The first implementation should be default-off and selected by an explicit env
var such as `GDN_M5_QS_EARLY=1`. It should not change the default `GDN_TC=5`
path until it clears correctness and performance gates.
## Candidate Shape
The low-conflict version moves the QS state-boundary pass earlier in the C=16
M5 chunk loop and stores `gamma_t * QS[t][j]` in `attn_base` before the solve.
The later output section then reuses the predeposited cross-chunk term exactly
as it does today.
This does not yet fuse K and Q in a single MMA instruction.

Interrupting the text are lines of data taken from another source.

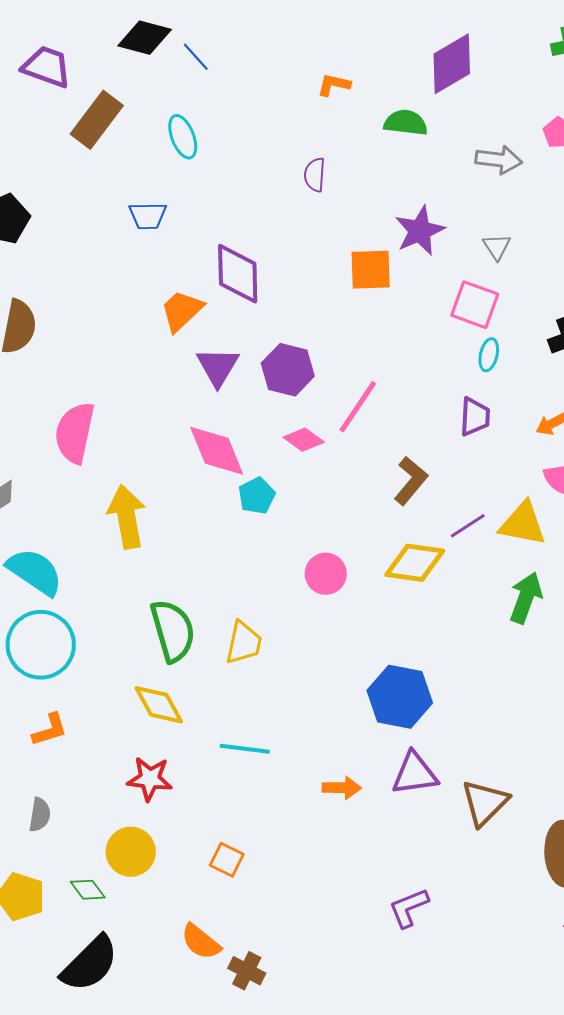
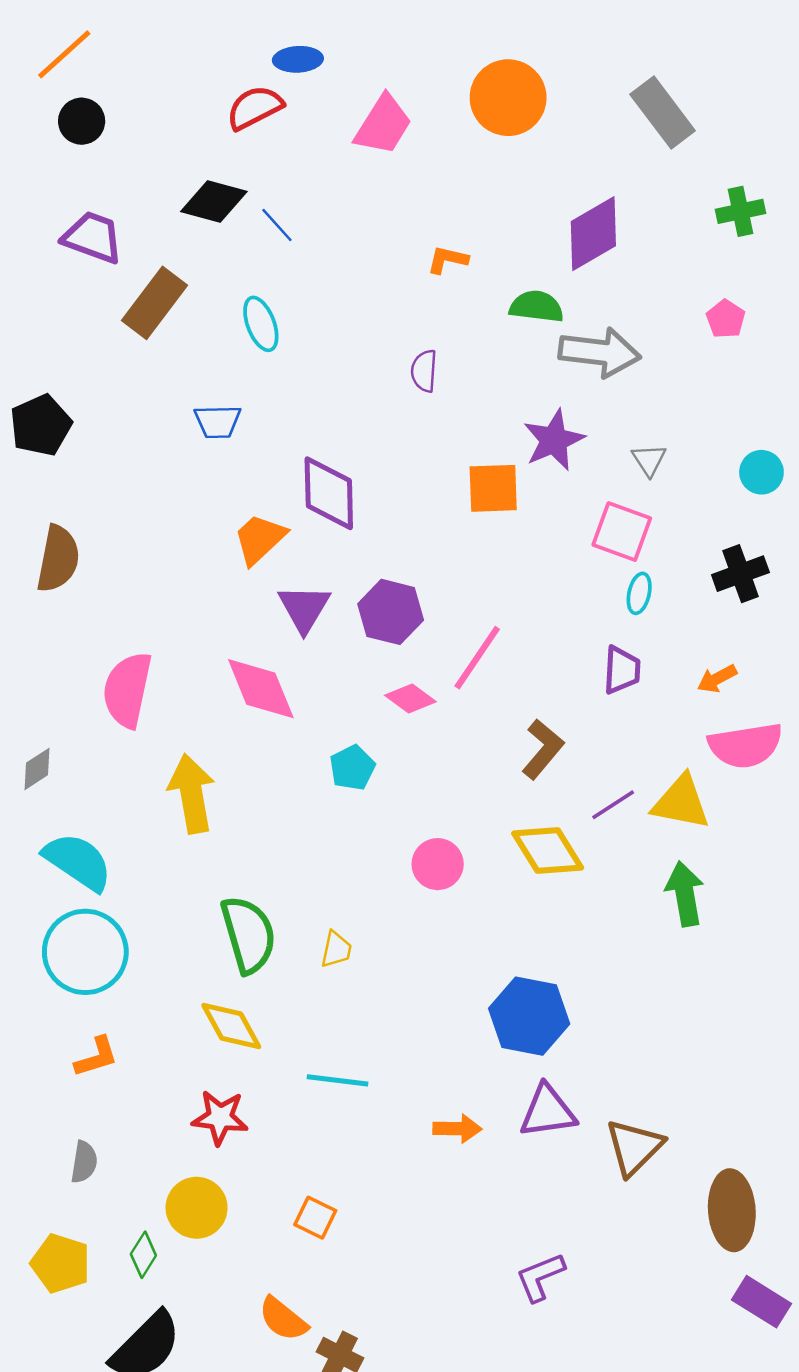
gray arrow: (499, 160) -> (600, 352), moved, size x1.4
pink diamond: (217, 451) -> (261, 689), moved
yellow diamond: (415, 563) -> (548, 851), turned 50
green arrow: (526, 598) -> (685, 894), turned -30
yellow trapezoid: (244, 643) -> (336, 949), size x0.7
green diamond: (88, 890) -> (143, 1255), turned 69

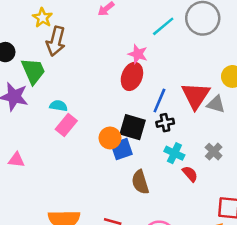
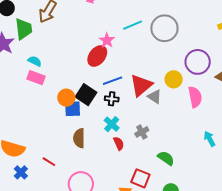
blue line: (159, 101) -> (113, 81), turned 30
pink rectangle: (66, 125) -> (36, 78), turned 54

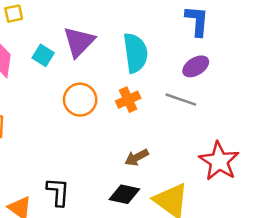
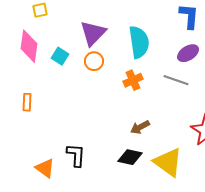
cyan square: (43, 55) -> (60, 56), moved
orange circle: (80, 100) -> (94, 61), moved, size x0.7

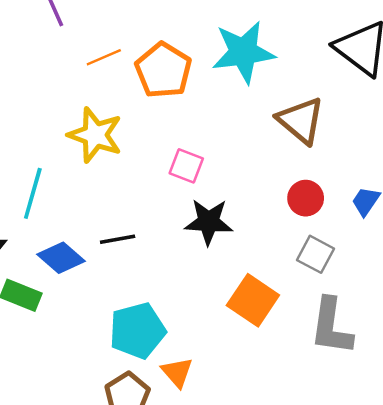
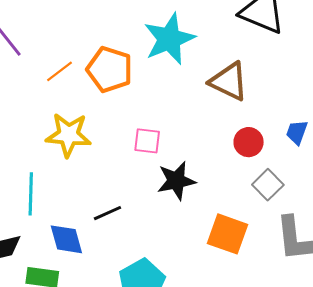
gray square: (316, 254) -> (268, 185), turned 32
blue diamond: (61, 258) -> (66, 239), turned 48

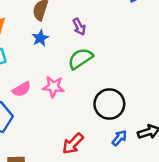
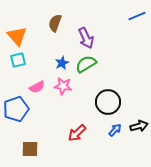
purple arrow: (79, 27) -> (86, 38), size x1.5
blue star: (40, 38) -> (62, 63), moved

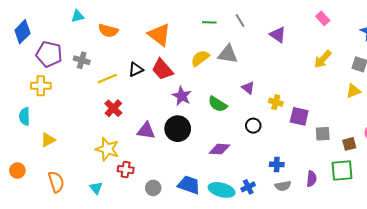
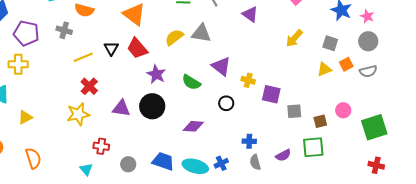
gray cross: (82, 60) -> (64, 30), moved
black triangle: (136, 69) -> (111, 48), turned -35
purple triangle: (248, 88) -> (221, 66), size x1.5
yellow star: (107, 149) -> (78, 114), moved, turned -30
purple semicircle: (311, 179) -> (283, 155), turned 56
gray semicircle: (283, 186) -> (255, 162), turned 84
cyan triangle: (96, 188) -> (86, 169), moved

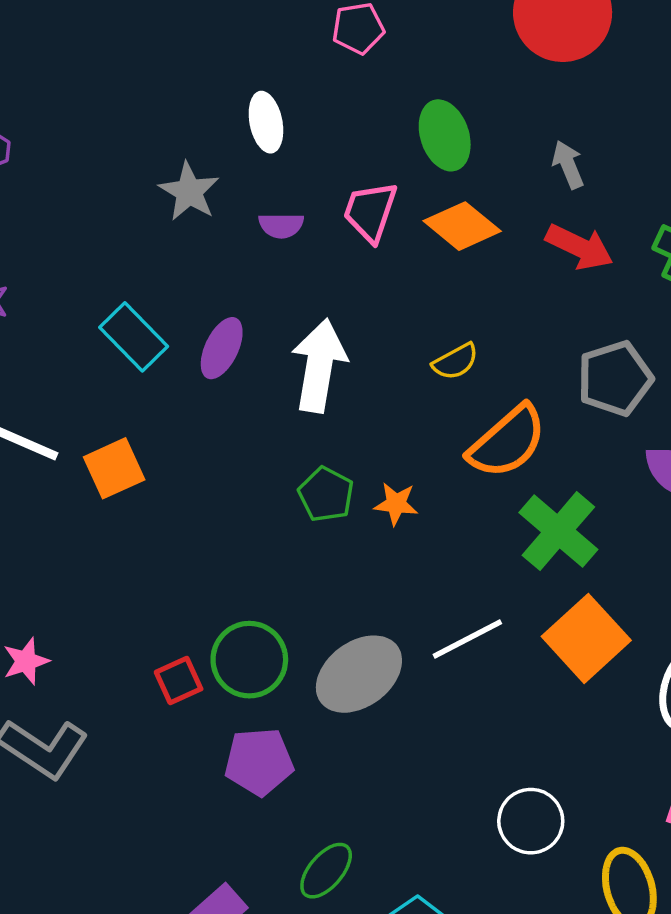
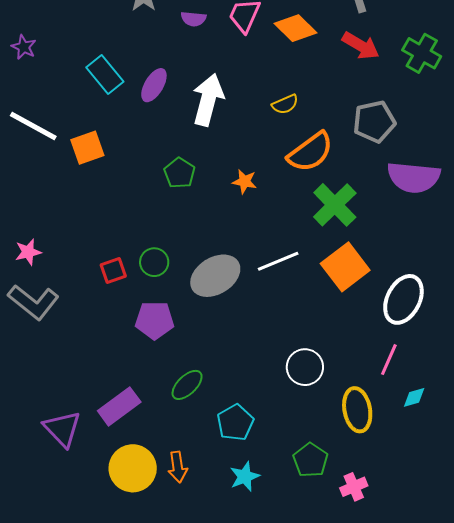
green pentagon: (326, 494) -> (180, 173), moved
green circle: (249, 660) -> (154, 262), size x0.7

It tests whether
moving QS earlier and tightening the state-boundary scheduling helps without
new global scratch, changed state ownership, or C32 slab duplication. If it is
flat, Phase 11 should be rejected quickly and the next GDN work should be a
larger shared-A/Ai design rather than more local scheduling.
## Non-Goals
- Do not reintroduce C32 slabs.
- Do not add global A/Ai scratch in this phase.
- Do not import vLLM CuteDSL/TMA kernels.
- Do not route decode into chunked GDN; keep `GDN_CHUNK_MIN > 1`.
- Do not change default inference behavior unless gates prove a win.
## Gates
Correctness:
- Build `test-backend-ops` and `llama-completion` on DGX.
- Run default and forced-candidate `GATED_DELTA_NET` CUDA0 gates.
- Run canonical MoE and dense greedy md5 gates:
- MoE: `8cb0ce23777bf55f92f63d0292c756b0`.
- Dense: `5951a5b4d624ce891e22ab5fca9bc439`.
- If md5 changes, stop and run the existing KL gate before any performance
claim.
Performance:
- Compare against current M5 with `GDN_TC=5 GDN_CHUNK_MIN=64`.
- Run MoE and dense `llama-batched-bench` at `npp=512,2048`, `ntg=4`,
`npl=32`.
- Reject if either model regresses outside noise or if the GDN bucket does not
improve in a profile-gated follow-up.
## Decision Rule
Accept only if the candidate is md5/KL-safe and improves end-to-end S_PP. If it
is flat or slower, record it as rejected and move to a larger shared-A/Ai
blocked-solve design, likely requiring a separate scratch/precompute phase.